The Merger Agreement, Tyco's guarantee and the joint press release are incorporated by reference into this Item 5, and the foregoing description of such documents and the transactions contemplated thereby are qualified in their entirety by reference to such exhibits.

Item 7. Financial Statements, Pro Forma Financial Information and Exhibits.

(c) Exhibits:

Exhibit Number Title

2.1 Agreement and Plan of Merger, dated as of May 29, 2001, by and among Tyco Acquisition Corp. XXII (NV), a Nevada corporation and wholly owned subsidiary of Tyco International Ltd., a Bermuda company, S2 Mergersub Inc., a New Jersey corporation and wholly owned subsidiary of Tyco Acquisition Corp. XXII (NV), and C. R. Bard, Inc., a New Jersey corporation (including guarantee of Tyco International Ltd.).

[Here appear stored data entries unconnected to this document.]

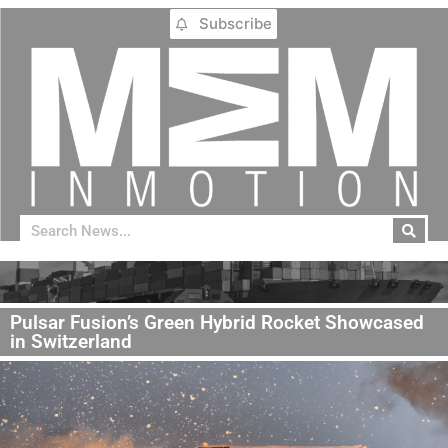
Subscribe
Pulsar Fusion’s Green Hybrid Rocket Showcased
in Switzerland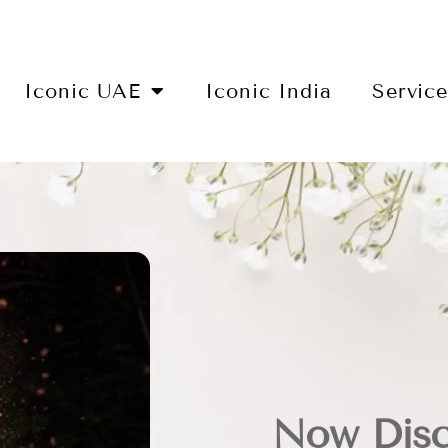
Iconic UAE
Iconic India
Servic
Now Disc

99.1 Joint Press Release, dated May 30, 2001.

 

 

Pursuant to the requirement of Section 12 of the Securities Exchange Act of 1934, the registrant has duly caused this registration statement to be signed on its behalf by the undersigned, thereunto duly authorized.

Date: June 15, 2001

C. R. BARD, INC.

By: Charles P. Slacik /s/

Name: Charles P. Slacik

Title: Senior Vice President and Chief Financial Officer

EXHIBIT INDEX

Exhibit Number Title

2.1 Agreement and Plan of Merger, dated as of May 29, 2001, by and among Tyco Acquisition Corp. XXII (NV), a Nevada corporation and wholly owned subsidiary of Tyco International Ltd., a Bermuda company, S2 Mergersub Inc., a New Jersey corporation and wholly owned subsidiary of Tyco Acquisition Corp. XXII (NV), and C.R. Bard, Inc., a New Jersey corporation (including guarantee of Tyco International Ltd.).

99.1 Joint Press Release, dated May 30, 2001.